Imagine Britain in the grip of a chronic illness that was causing widespread misery, costing the country millions in lost days at work, and doing more harm to those affected than smoking fifteen cigarettes a day or being obese. There would be calls for immediate action.

That is exactly the impact that loneliness is having. The evidence suggests that loneliness increases the risk of premature death by about a third, as the NHS will be highlighting later this week. But because it is so often hidden from sight, it is too easy to ignore. The damage it is doing right now is so profound that we have to respond quickly. Fortunately, the cost of effective action is not high. The price of inaction is enormous.

We have been studying the evidence over the past year as co-chairs of the Jo Cox Loneliness Commission. It is now clear that none of us is immune. As Jo herself said, “young or old, loneliness doesn’t discriminate.”

For some, its phases are acute but fleeting. For others, chronic and debilitating. The triggers can be anything from losing a loved one, to major changes at work or in our home lives. Loneliness surrounds us, from the quiet child in class to the high-powered executive too busy to engage in meaningful conversation, from the new mum to the family carer. It hides in plain sight.
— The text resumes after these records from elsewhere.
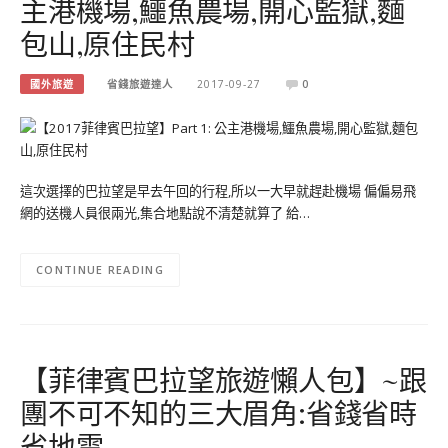
主港機場,鱷魚農場,開心監獄,麵
包山,原住民村
國外旅遊
省錢旅遊達人
2017-09-27
0
這次選擇的巴拉望是早去午回的行程,所以一大早就趕赴機場 偏偏易飛
網的送機人員很兩光,集合地點說不清楚就算了 給…
CONTINUE READING
【菲律賓巴拉望旅遊懶人包】~跟
團不可不知的三大眉角:省錢省時
省地雷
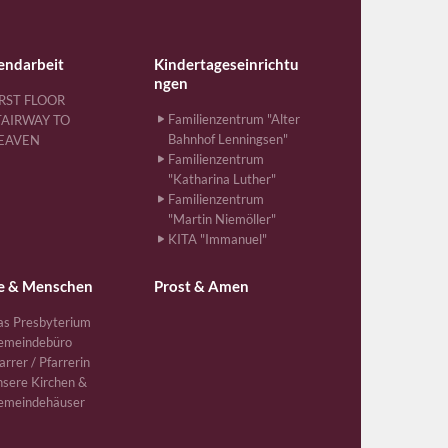
endarbeit
Kindertageseinrichtu
ngen
IRST FLOOR
Familienzentrum "Alter
TAIRWAY TO
Bahnhof Lenningsen"
EAVEN
Familienzentrum
"Katharina Luther"
Familienzentrum
"Martin Niemöller"
KITA "Immanuel"
e & Menschen
Prost & Amen
s Presbyterium
emeindebüro
arrer / Pfarrerin
sere Kirchen &
emeindehäuser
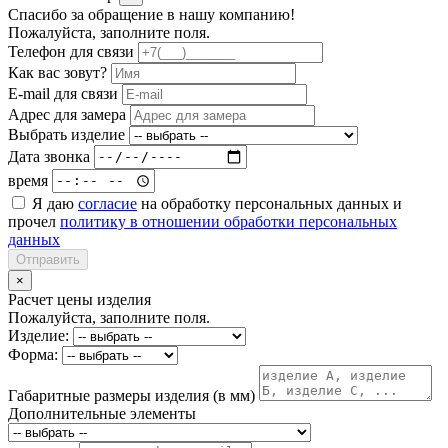
Спасибо за обращение в нашу компанию!
Пожалуйста, заполните поля.
Телефон для связи
Как вас зовут?
E-mail для связи
Адрес для замера
Выбрать изделие
Дата звонка
время
Я даю
согласие
на обработку персональных данных и
прочел
политику в отношении обработки персональных
данных
Отправить
×
Расчет цены изделия
Пожалуйста, заполните поля.
Изделие:
Форма:
Габаритные размеры изделия (в мм)
Дополнительные элементы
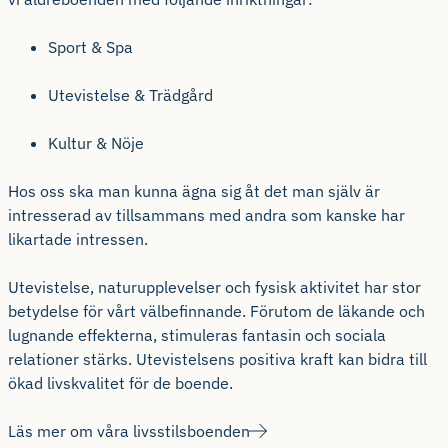
Sport & Spa
Utevistelse & Trädgård
Kultur & Nöje
Hos oss ska man kunna ägna sig åt det man själv är
intresserad av tillsammans med andra som kanske har
likartade intressen.
Utevistelse, naturupplevelser och fysisk aktivitet har stor
betydelse för vårt välbefinnande. Förutom de läkande och
lugnande effekterna, stimuleras fantasin och sociala
relationer stärks. Utevistelsens positiva kraft kan bidra till
ökad livskvalitet för de boende.
Läs mer om våra livsstilsboenden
We have been here before. For a long time, we saw positive mental health as the norm and mental illness as an aberration. It turned out that wasn’t true. The same applies to loneliness.

For individuals, loneliness can be hugely draining emotionally. There’s a reason why misbehaving toddlers are sent alone to the ‘naughty corner’ and why solitary confinement is used on prisoners as a punishment and torture technique.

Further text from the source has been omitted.